A Navy training plane with two pilots aboard crashed near Foley, Alabama, the sea service confirmed in a statement Tuesday.
Lt. John Lobkowicz, a spokesman for the Navy, told Military.com that the plane -- a T6-B Texan II -- took off from Naval Air Station Whiting Field, Florida, on Tuesday morning. The two occupants, a Navy instructor pilot and a student aviator, were forced to eject at around 10:50 a.m. local time.
"The aircrew successfully ejected from the aircraft and are in the process of receiving medical attention," Lobkowicz said in an email, adding that "no significant injuries have been reported at this time."
The T-6B Texan II is a two-seat turboprop used to train Navy and Marine Corps pilots in flight school. The Navy operates almost the entirety of its 245-plane fleet out of Whiting Field and Naval Air Station Corpus Christi, Texas.
The current version of the aircraft entered service with the Navy in 2010, a relatively recent addition for the military services, which frequently rely on aircraft that are decades old. Textron, the company that makes the plane, announced in the fall of 2022 that it had made 1,000 of the trainers for "13 nations and two North Atlantic Treaty Organization (NATO) flight schools."
The last time this plane model crashed was in 2020 when a T-6B also crashed in the same area of Alabama -- about 45 miles southwest of Whiting Field -- killing both pilots and starting a house fire.
Lobkowicz said the cause of Tuesday's crash is under investigation.
According to the most recently released safety statistics, the Navy suffered 11 "Class A" mishaps involving manned aircraft last year -- the highest total since 2014's 15 mishaps.
The services typically define a Class-A mishap as an incident where someone is killed or the damages exceed $2.5 million.
Tuesday's crash comes one month after a mishap with an F-35B Lightning II at Naval Air Station Joint Reserve Base Fort Worth, Texas.
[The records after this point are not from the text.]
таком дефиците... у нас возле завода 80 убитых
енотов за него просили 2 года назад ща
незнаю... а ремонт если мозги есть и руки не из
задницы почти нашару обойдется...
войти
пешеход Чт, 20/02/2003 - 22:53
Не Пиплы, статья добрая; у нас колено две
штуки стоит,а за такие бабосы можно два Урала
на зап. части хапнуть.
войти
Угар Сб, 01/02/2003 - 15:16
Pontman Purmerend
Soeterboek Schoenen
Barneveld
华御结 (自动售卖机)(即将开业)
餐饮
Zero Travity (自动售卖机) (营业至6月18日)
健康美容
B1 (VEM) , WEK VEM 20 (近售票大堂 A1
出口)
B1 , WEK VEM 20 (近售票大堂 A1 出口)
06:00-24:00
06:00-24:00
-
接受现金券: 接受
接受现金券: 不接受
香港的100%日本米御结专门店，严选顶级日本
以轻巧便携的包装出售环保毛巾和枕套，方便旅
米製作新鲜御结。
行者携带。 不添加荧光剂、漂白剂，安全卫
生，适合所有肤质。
The pilot in that incident, an Air Force major who had been doing performance quality checks on behalf of the Defense Contract Management Agency, had to eject from the craft when a vertical landing attempt went haywire.
That jet had not yet been transferred to the government, according to the Pentagon. Deliveries of new F-35 Lightning II engines, as well as the modern stealth aircraft itself, have been paused as the military investigates what happened at the naval air station.
-- Thomas Novelly contributed to this report.